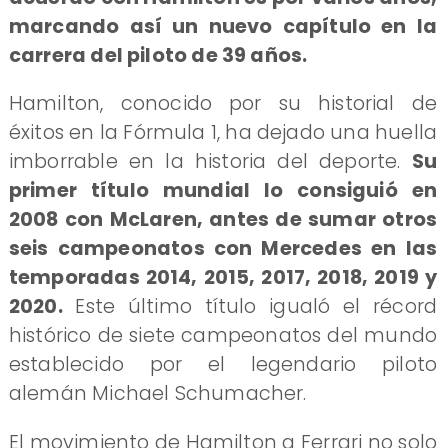
marcando así un nuevo capítulo en la
carrera del piloto de 39 años.
Hamilton, conocido por su historial de
éxitos en la Fórmula 1, ha dejado una huella
imborrable en la historia del deporte.
Su
primer título mundial lo consiguió en
2008 con McLaren, antes de sumar otros
seis campeonatos con Mercedes en las
temporadas 2014, 2015, 2017, 2018, 2019 y
2020.
Este último título igualó el récord
histórico de siete campeonatos del mundo
establecido por el legendario piloto
alemán Michael Schumacher.
El movimiento de Hamilton a Ferrari no solo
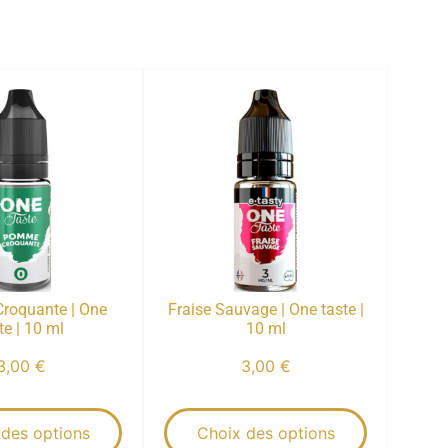
roquante | One
Fraise Sauvage | One taste |
te | 10 ml
10 ml
3,00
€
3,00
€
 des options
Choix des options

What you have to do:
Every entry above should be printed again exactly, except for the pictures.

Exercise solution:
marcando así un nuevo capítulo en la
carrera del piloto de 39 años.
Hamilton, conocido por su historial de
éxitos en la Fórmula 1, ha dejado una huella
imborrable en la historia del deporte.
Su
primer título mundial lo consiguió en
2008 con McLaren, antes de sumar otros
seis campeonatos con Mercedes en las
temporadas 2014, 2015, 2017, 2018, 2019 y
2020.
Este último título igualó el récord
histórico de siete campeonatos del mundo
establecido por el legendario piloto
alemán Michael Schumacher.
El movimiento de Hamilton a Ferrari no solo
roquante | One
Fraise Sauvage | One taste |
te | 10 ml
10 ml
3,00
€
3,00
€
 des options
Choix des options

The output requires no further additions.